Consequence: with IDENTITY, hibernate.jdbc.batch_size has no effect.


3. S2 — clear() every 50 saves memory but not SQL count

for (int i = 0; i < 10_000; i++) {
    em.persist(new BulkTargetIdentity(...));
    if (i % 50 == 0 && i > 0) {
        em.flush();
        em.clear();
    }
}

Persistence context stays bounded — see P2 dirty-checking. But IDENTITY still cannot batch, so SQL count remains 10,000.

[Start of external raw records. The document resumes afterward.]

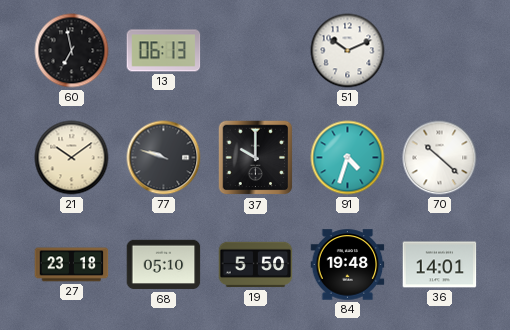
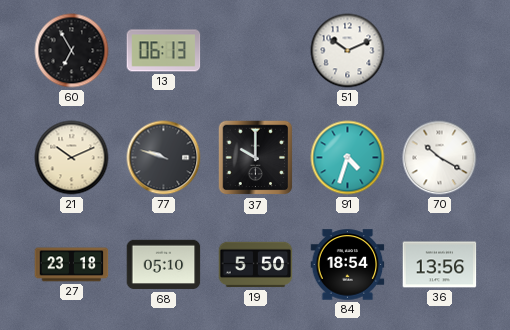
60: 6:58 -> 6:55
21: 10:09 -> 10:11
70: 10:22 -> 10:20
84: 19:48 -> 18:54
36: 14:01 -> 13:56
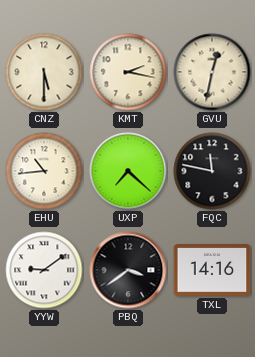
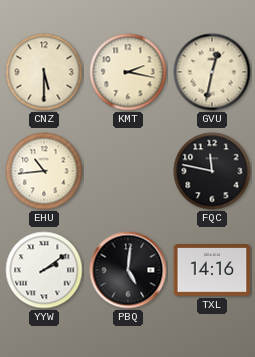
UXP: 7:22 -> none
YYW: 9:09 -> 2:09
PBQ: 3:39 -> 5:01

4. S3 — TABLE strategy simulation: pre-allocated IDs

CREATE TABLE hibernate_sequence_emul (
    sequence_name VARCHAR(50) PRIMARY KEY,
    next_val      BIGINT NOT NULL
);
@Transactional
public long allocateBlock(int count) {
    Long start = jdbc.queryForObject(
        "SELECT next_val FROM hibernate_sequence_emul WHERE sequence_name = ? FOR UPDATE",
        Long.class, "bulk_target_seq");
    jdbc.update("UPDATE hibernate_sequence_emul SET next_val = ? WHERE sequence_name = ?",
        start + count, "bulk_target_seq");
    return start;
}

@Entity class BulkTargetTableSeq {
    @Id Long id;   // application-set
    ...
}

long start = allocateBlock(10_000);
List<BulkTargetTableSeq> rows = new ArrayList<>();
for (int i = 0; i < 10_000; i++) rows.add(new BulkTargetTableSeq(start + i, ...));
repo.saveAll(rows);

ID is set before INSERT, so generated-keys mapping is irrelevant — batch works. With batch_size=50, ~200 SQL.

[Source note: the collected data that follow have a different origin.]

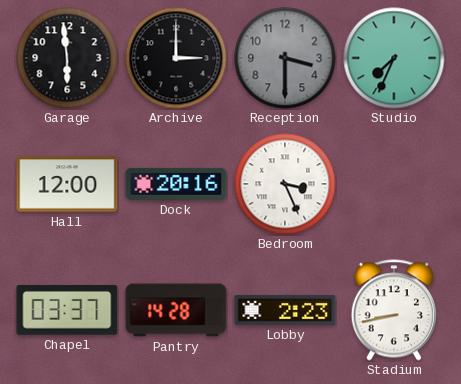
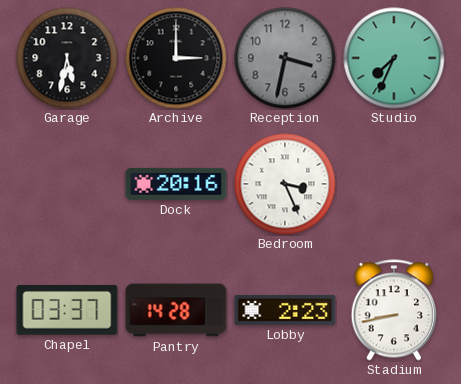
Garage: 5:59 -> 5:32
Reception: 3:30 -> 3:32
Hall: 12:00 -> none
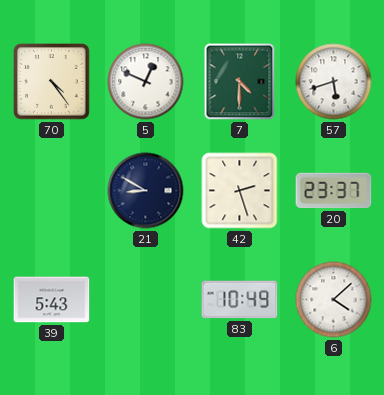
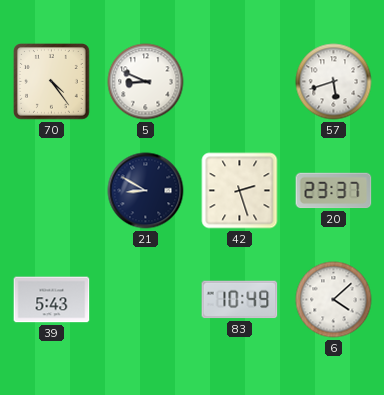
5: 12:49 -> 8:49
7: 4:30 -> none
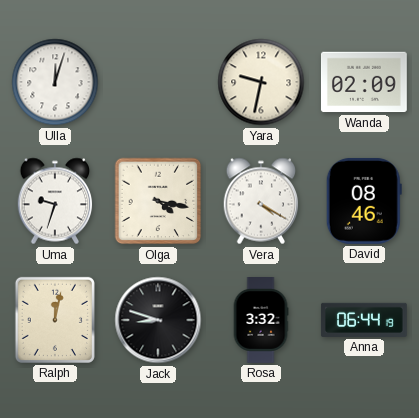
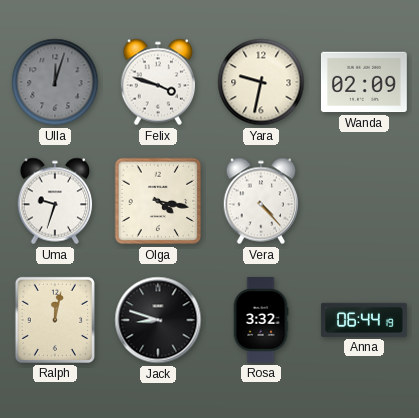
Ulla dial: white -> grey
Felix: none -> 3:48
Vera: 4:20 -> 4:23
David: 08:46 -> none
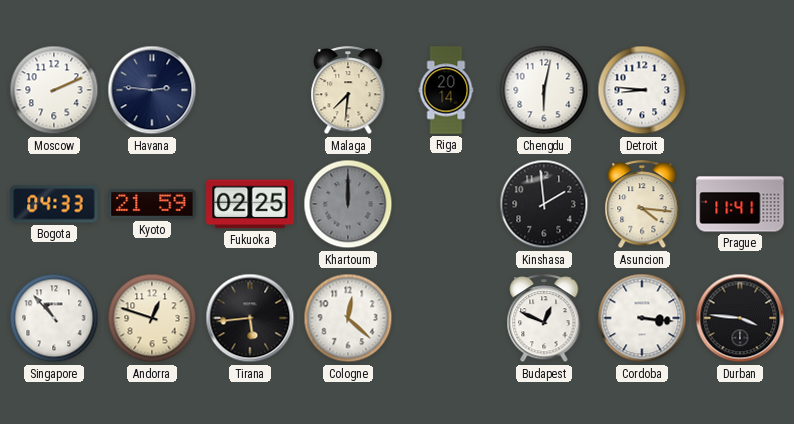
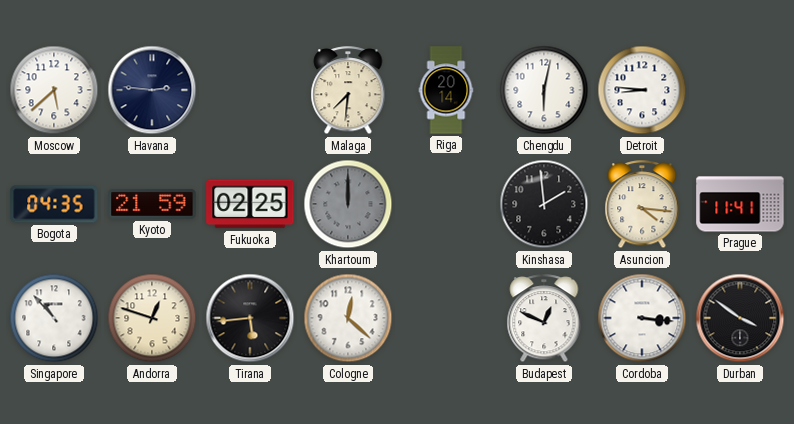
Moscow: 2:11 -> 5:38
Bogota: 04:33 -> 04:35
Durban: 3:46 -> 3:51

TABLE strategy trap — sequence-table row lock

SELECT ... FOR UPDATE + UPDATE serialises ID allocation. With many concurrent bulk inserts, the sequence row becomes the bottleneck. Mitigation: pooled-lo optimizer — allocate a block at a time:

@Id @GeneratedValue(strategy = TABLE, generator = "bulk_seq")
@TableGenerator(name = "bulk_seq", table = "hibernate_sequence_emul",
        pkColumnValue = "bulk_target_seq", allocationSize = 1000)

allocationSize=1000 → one sequence-row touch per 1,000 IDs.

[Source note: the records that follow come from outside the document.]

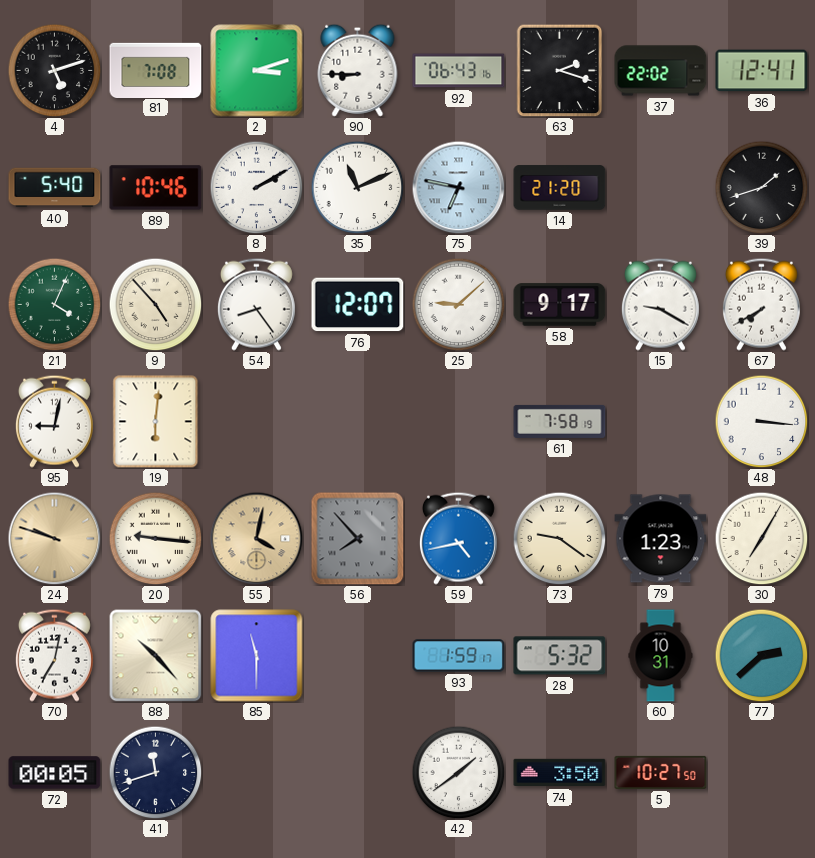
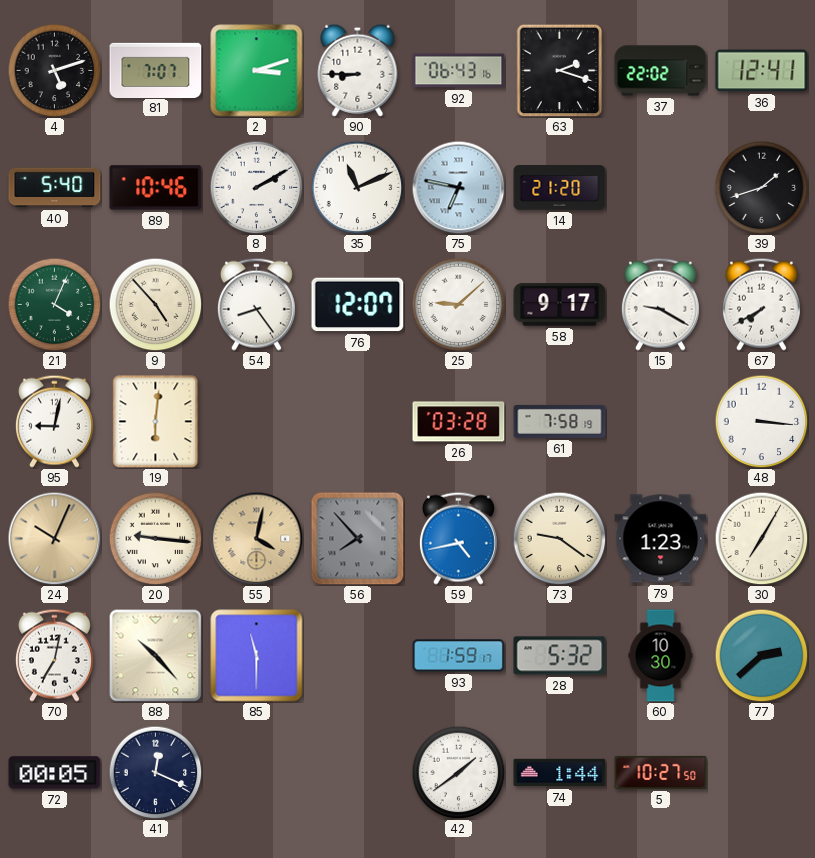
81: 7:08 -> 7:07
26: none -> 03:28
24: 9:48 -> 10:04
60: 10:31 -> 10:30
41: 11:42 -> 12:19
74: 3:50 -> 1:44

5. S4 — raw JDBC batchUpdate + rewriteBatchedStatements=true

@Transactional
public void s4() {
    List<Object[]> args = new ArrayList<>(10_000);
    for (int i = 0; i < 10_000; i++) args.add(new Object[]{1L, "raw-" + i});
    jdbc.batchUpdate("INSERT INTO bulk_target_identity (owner_id, payload, created_at) VALUES (?, ?, NOW(6))",
            args);
}

JDBC URL must include rewriteBatchedStatements=true:

jdbc:mysql://...?...&rewriteBatchedStatements=true

The MySQL driver rewrites N batched INSERTs into one multi-value INSERT:

INSERT INTO bulk_target_identity (owner_id, payload, created_at) VALUES
    (?, ?, ...), (?, ?, ...), (?, ?, ...), ..., (?, ?, ...);

10K rows / 1K batch size → ~10 SQL — fewer round trips, less network overhead. Fastest path for one-off bulk loads.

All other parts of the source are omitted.